The Maltese Islands went through a golden Neolithic period, the remains of which are the mysterious temples dedicated to the goddess of fertility. Later on, the Phoenicians, the Carthaginians, the Romans and the Byzantines, all left their traces on the Islands.


In 60 A.D. St. Paul was shipwrecked on the island while on his way to Rome and brought Christianity to Malta. The Arabs conquered the islands in 870 A.D. and left an important mark on the language of the Maltese. Until 1530 Malta was an extension of Sicily: The Normans, the Aragonese and other conquerors who ruled over Sicily also governed the Maltese Islands. It was Charles V who bequeathed Malta to the Sovereign Military Order of St. John of Jerusalem who ruled over Malta from 1530 to 1798. The Knights took Malta through a new golden age, making it a key player in the cultural scene of 17th and 18th century Europe. The artistic and cultural lives of the Maltese Islands were injected with the presence of artists such as Caravaggio, Mattia Preti and Favray who were commissioned by the Knights to embellish churches, palaces and auberges.
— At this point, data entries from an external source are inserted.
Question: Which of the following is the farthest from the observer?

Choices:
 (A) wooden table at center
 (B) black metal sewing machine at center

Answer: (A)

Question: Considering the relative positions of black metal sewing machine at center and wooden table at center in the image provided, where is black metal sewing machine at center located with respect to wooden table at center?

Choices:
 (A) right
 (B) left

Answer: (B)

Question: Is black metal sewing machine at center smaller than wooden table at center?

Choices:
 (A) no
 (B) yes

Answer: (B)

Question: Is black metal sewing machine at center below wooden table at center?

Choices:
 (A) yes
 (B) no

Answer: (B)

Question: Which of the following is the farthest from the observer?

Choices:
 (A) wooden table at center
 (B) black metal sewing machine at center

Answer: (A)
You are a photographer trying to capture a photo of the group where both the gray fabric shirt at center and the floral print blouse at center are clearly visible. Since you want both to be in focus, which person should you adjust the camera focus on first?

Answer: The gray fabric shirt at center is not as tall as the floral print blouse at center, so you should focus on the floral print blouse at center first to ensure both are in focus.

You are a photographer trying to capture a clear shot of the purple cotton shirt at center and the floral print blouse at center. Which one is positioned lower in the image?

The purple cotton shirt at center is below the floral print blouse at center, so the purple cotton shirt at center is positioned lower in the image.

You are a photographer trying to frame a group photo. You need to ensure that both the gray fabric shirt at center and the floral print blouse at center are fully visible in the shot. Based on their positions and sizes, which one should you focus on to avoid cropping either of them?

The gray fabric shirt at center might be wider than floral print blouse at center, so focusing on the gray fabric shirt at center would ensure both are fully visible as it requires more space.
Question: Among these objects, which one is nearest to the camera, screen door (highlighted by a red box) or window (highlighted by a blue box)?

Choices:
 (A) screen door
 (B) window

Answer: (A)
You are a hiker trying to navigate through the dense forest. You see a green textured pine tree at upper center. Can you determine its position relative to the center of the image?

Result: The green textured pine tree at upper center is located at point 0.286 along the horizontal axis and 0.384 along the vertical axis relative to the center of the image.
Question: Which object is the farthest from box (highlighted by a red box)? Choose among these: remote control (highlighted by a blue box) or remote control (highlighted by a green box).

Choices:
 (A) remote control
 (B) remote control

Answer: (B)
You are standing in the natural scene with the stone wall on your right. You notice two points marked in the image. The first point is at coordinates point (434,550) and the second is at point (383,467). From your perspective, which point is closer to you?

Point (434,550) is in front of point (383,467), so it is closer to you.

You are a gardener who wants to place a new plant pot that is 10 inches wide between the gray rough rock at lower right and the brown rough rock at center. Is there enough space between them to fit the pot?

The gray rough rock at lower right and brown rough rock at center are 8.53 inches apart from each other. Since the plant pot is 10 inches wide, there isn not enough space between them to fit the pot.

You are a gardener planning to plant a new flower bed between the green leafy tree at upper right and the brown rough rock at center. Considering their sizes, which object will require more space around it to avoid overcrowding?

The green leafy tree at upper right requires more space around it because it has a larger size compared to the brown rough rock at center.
In 1798, Napoleon Bonaparte took over Malta from the Knights on his way to Egypt. The French presence on the islands was short lived, as the English, who were requested by the Maltese to help them against the French, blockaded the islands in 1800.


British rule in Malta lasted until 1964 when Malta became independent. The Maltese adapted the British system of administration, education and legislation.


Modern Malta became a Republic in 1974 and joined the European Union in May 2004.